Data under study ->
──────────────────────────────
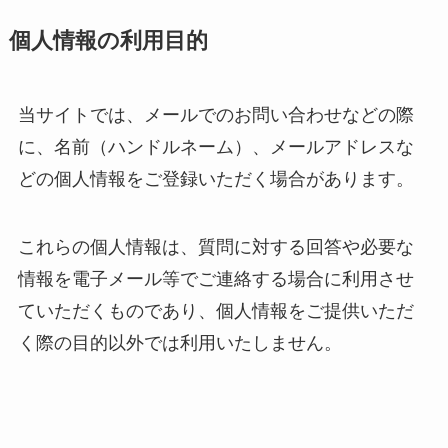
個人情報の利用目的
当サイトでは、メールでのお問い合わせなどの際
に、名前（ハンドルネーム）、メールアドレスな
どの個人情報をご登録いただく場合があります。
これらの個人情報は、質問に対する回答や必要な
情報を電子メール等でご連絡する場合に利用させ
ていただくものであり、個人情報をご提供いただ
く際の目的以外では利用いたしません。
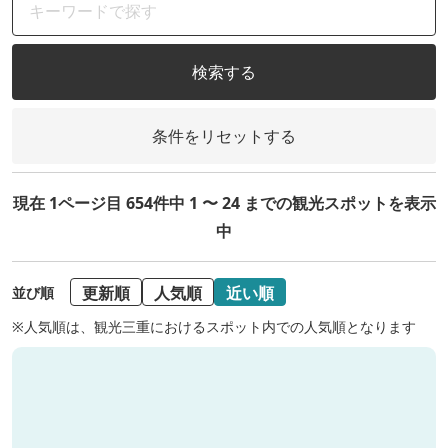
検索する
条件をリセットする
現在 1ページ目 654件中 1 〜 24 までの観光スポットを表示
中
更新順
人気順
近い順
並び順
※人気順は、観光三重におけるスポット内での人気順となります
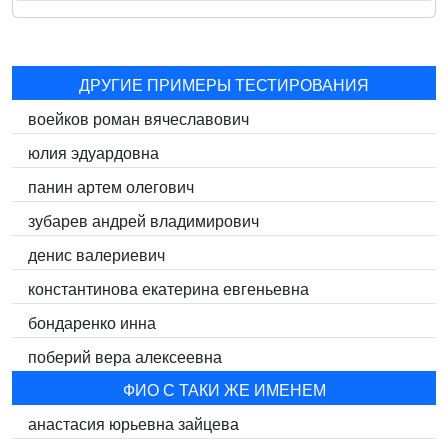
ДРУГИЕ ПРИМЕРЫ ТЕСТИРОВАНИЯ
воейков роман вячеславович
юлия эдуардовна
панин артем олегович
зубарев андрей владимирович
денис валериевич
константинова екатерина евгеньевна
бондаренко инна
поберий вера алексеевна
ФИО С ТАКИ ЖЕ ИМЕНЕМ
анастасия юрьевна зайцева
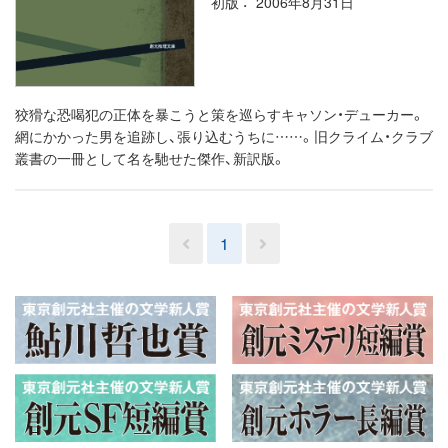
初版
2006年8月31日
狡猾な恐喝犯の正体を暴こうと策を巡らすキャソン・デューカー。
網にかかった男を追跡し、張り込むうちに……。旧クライム・クラブ
叢書の一冊として名を馳せた傑作、新訳版。
1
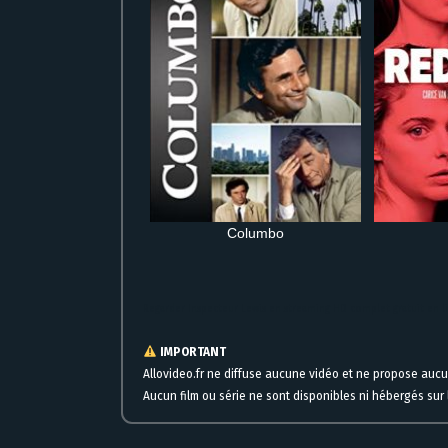
Columbo
Regarder Inspecteur Lewis en streaming HD complet gratuit en
IMPORTANT
Allovideo.fr ne diffuse aucune vidéo et ne propose auc
Aucun film ou série ne sont disponibles ni hébergés sur l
──────────────────────────────
Exercise details -> Lines from the one with "叢書の一冊として名を馳せた傑作、新訳版。" through the final line of the records are the whole answer; print them exactly, minus any pictures.

Solution to the problem ->
叢書の一冊として名を馳せた傑作、新訳版。
1
Columbo
Regarder Inspecteur Lewis en streaming HD complet gratuit en
IMPORTANT
Allovideo.fr ne diffuse aucune vidéo et ne propose auc
Aucun film ou série ne sont disponibles ni hébergés sur l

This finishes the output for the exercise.